• _WHAT THE TASK ASKS_:
Report every line of the records that contains the word "progresivas".

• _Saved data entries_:
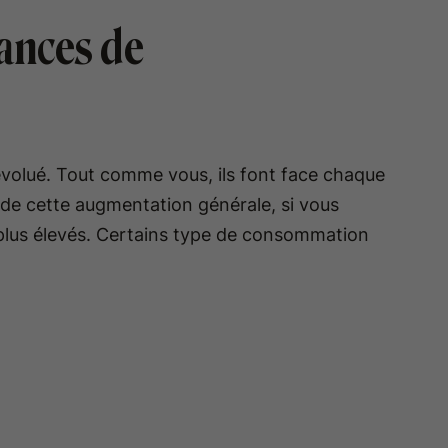
dances de
 évolué. Tout comme vous, ils font face chaque
ur de cette augmentation générale, si vous
rix plus élevés. Certains type de consommation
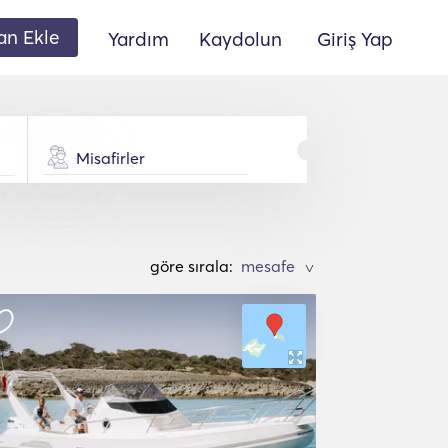
lan Ekle
Yardım
Kaydolun
Giriş Yap
Misafirler
göre sırala:
>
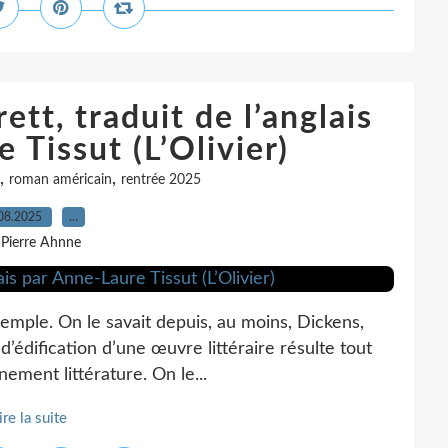
ett, traduit de l’anglais
 Tissut (L’Olivier)
,
,
roman américain
rentrée 2025
08.2025
…
 Pierre Ahnne
xemple. On le savait depuis, au moins, Dickens,
d’édification d’une œuvre littéraire résulte tout
nement littérature. On le...
ire la suite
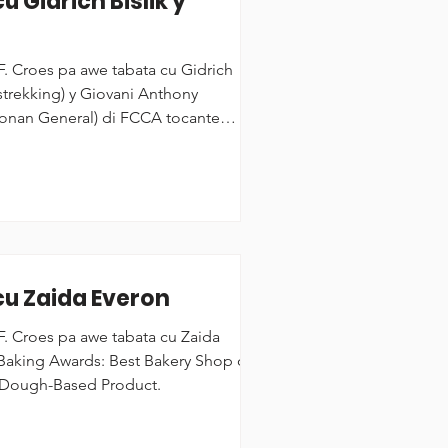
u Gidrich Bislik y
 F. Croes pa awe tabata cu Gidrich
strekking) y Giovani Anthony
ntonan General) di FCCA tocante
bi den bo Man”.
 cu Zaida Everon
 F. Croes pa awe tabata cu Zaida
Baking Awards: Best Bakery Shop of
r Dough-Based Product.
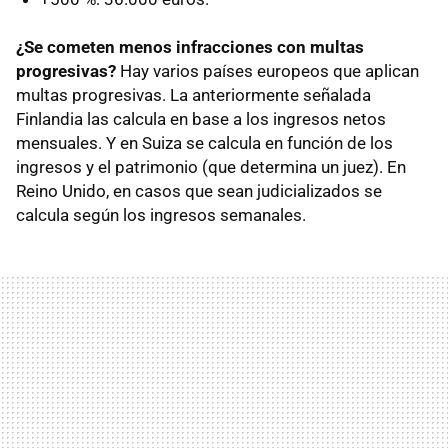
¿Se cometen menos infracciones con multas
progresivas?
Hay varios países europeos que aplican
multas progresivas. La anteriormente señalada
Finlandia las calcula en base a los ingresos netos
mensuales. Y en Suiza se calcula en función de los
ingresos y el patrimonio (que determina un juez). En
Reino Unido, en casos que sean judicializados se
calcula según los ingresos semanales.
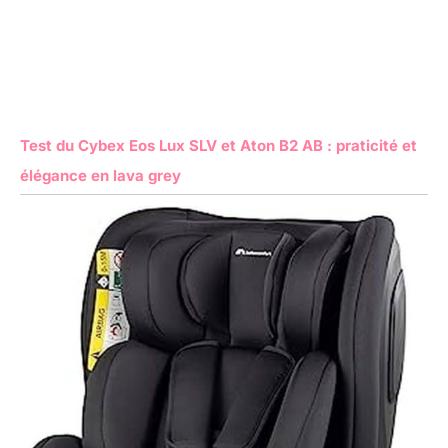
Test du Cybex Eos Lux SLV et Aton B2 AB : praticité et
élégance en lava grey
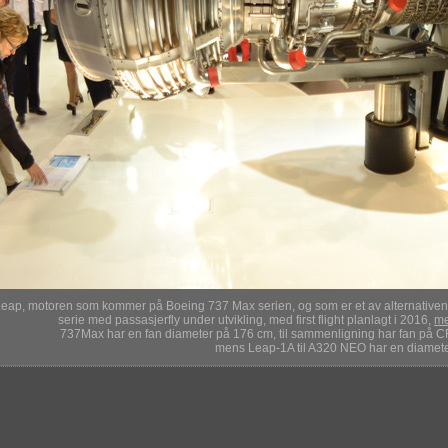
ap, motoren som kommer på Boeing 737 Max serien, og som er et av alternativen
serie med passasjerfly under utvikling, med first flight planlagt i 2016,
me
737Max har en fan diameter på 176 cm, til sammenligning har fan på
mens Leap-1A til A320 NEO har en diamet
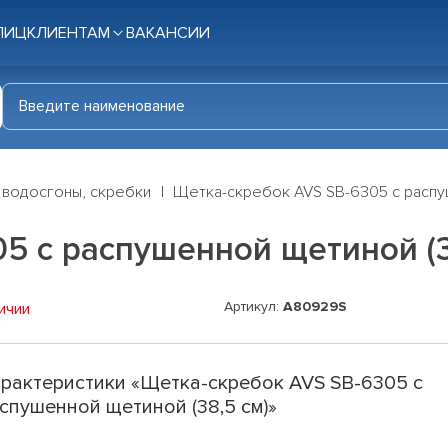
ЛИЦ
КЛИЕНТАМ
ВАКАНСИИ
 водосгоны, скребки
Щетка-скребок AVS SB-6305 с распуш
5 с распушенной щетиной (3
Артикул:
A80929S
ичии
рактеристики «Щетка-скребок AVS SB-6305 с
спушенной щетиной (38,5 см)»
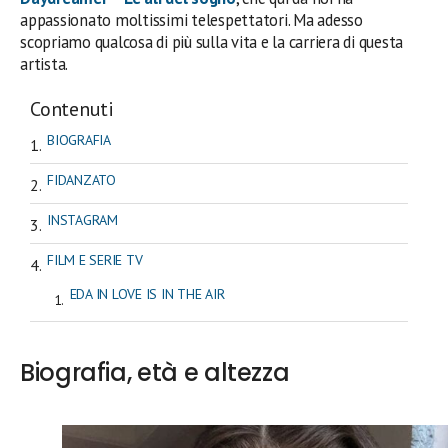
appassionato moltissimi telespettatori. Ma adesso
scopriamo qualcosa di più sulla vita e la carriera di questa
artista.
Contenuti
BIOGRAFIA
FIDANZATO
INSTAGRAM
FILM E SERIE TV
EDA IN LOVE IS IN THE AIR
Biografia, età e altezza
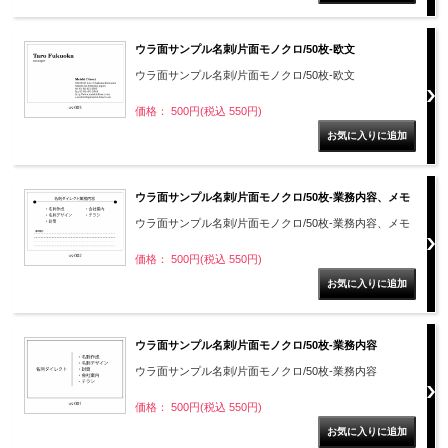
ウラ面サンプル名刺/片面モノクロ/50枚-欧文
ウラ面サンプル名刺/片面モノクロ/50枚-欧文
価格： 500円(税込 550円)
ウラ面サンプル名刺/片面モノクロ/50枚-業務内容、メモ
ウラ面サンプル名刺/片面モノクロ/50枚-業務内容、メモ
価格： 500円(税込 550円)
ウラ面サンプル名刺/片面モノクロ/50枚-業務内容
ウラ面サンプル名刺/片面モノクロ/50枚-業務内容
価格： 500円(税込 550円)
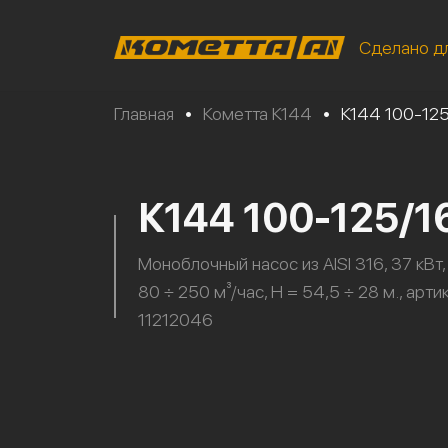
Сделано д
Главная
•
Кометта К144
•
К144 100-12
К144 100-125/1
Моноблочный насос из AISI 316, 37 кВт,
80 ÷ 250 м³/час, H = 54,5 ÷ 28 м., арти
11212046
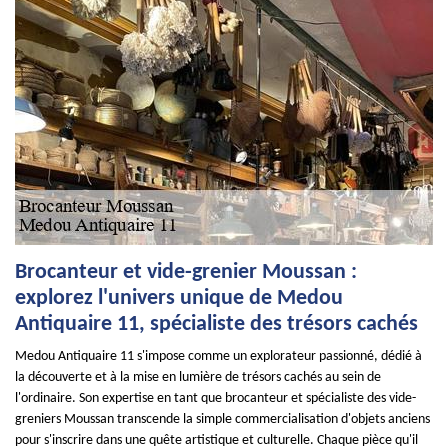
Brocanteur et vide-grenier Moussan :
explorez l'univers unique de Medou
Antiquaire 11, spécialiste des trésors cachés
Medou Antiquaire 11 s'impose comme un explorateur passionné, dédié à
la découverte et à la mise en lumière de trésors cachés au sein de
l'ordinaire. Son expertise en tant que brocanteur et spécialiste des vide-
greniers Moussan transcende la simple commercialisation d'objets anciens
pour s'inscrire dans une quête artistique et culturelle. Chaque pièce qu'il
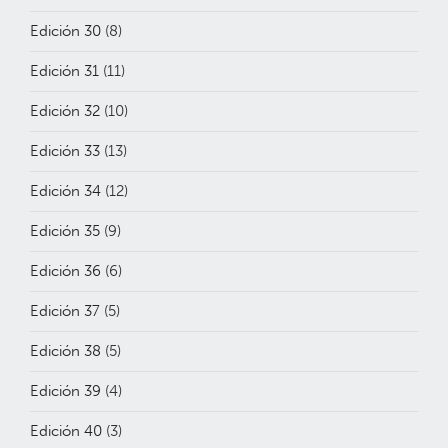
Edición 30
(8)
Edición 31
(11)
Edición 32
(10)
Edición 33
(13)
Edición 34
(12)
Edición 35
(9)
Edición 36
(6)
Edición 37
(5)
Edición 38
(5)
Edición 39
(4)
Edición 40
(3)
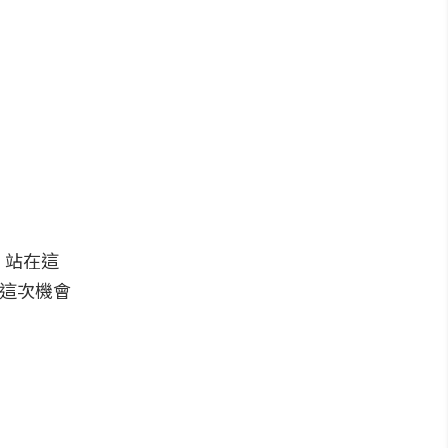
，站在這
有這次機會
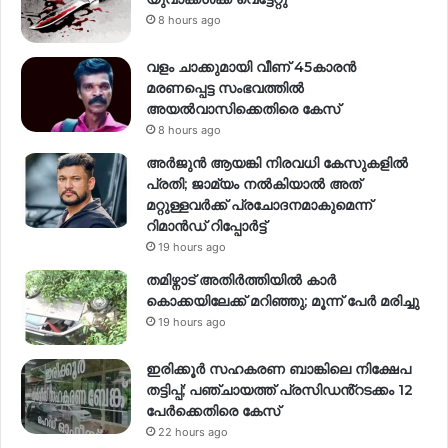
8 hours ago
വളം ചാക്കുമായി വീണ് 45കാരൻ
മരണപ്പെട്ട സംഭവത്തിൽ
അയൽവാസിക്കെതിരെ കേസ്
8 hours ago
അര്‍ജുന്‍ ആയങ്കി നിരവധി കേസുകളില്‍
പ്രതി; ജാമ്യം നല്‍കിയാല്‍ അത്
മറ്റുള്ളവര്‍ക്ക് പ്രചോദനമാകുമെന്ന്
റിമാന്‍ഡ് റിപ്പോര്‍ട്ട്
19 hours ago
തമിഴ്നാട് അതിർത്തിയിൽ കാർ
കൊക്കയിലേക്ക് മറിഞ്ഞു; മൂന്ന് പേർ മരിച്ചു
19 hours ago
ഇരിക്കൂർ സഹകരണ ബാങ്കിലെ നിക്ഷേപ
തട്ടിപ്പ്; പഞ്ചായത്ത് പ്രസിഡൻ്റടക്കം 12
പേർക്കെതിരെ കേസ്
22 hours ago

• _WRITTEN SOLUTION_:
progresivas?
multas progresivas. La anteriormente señalada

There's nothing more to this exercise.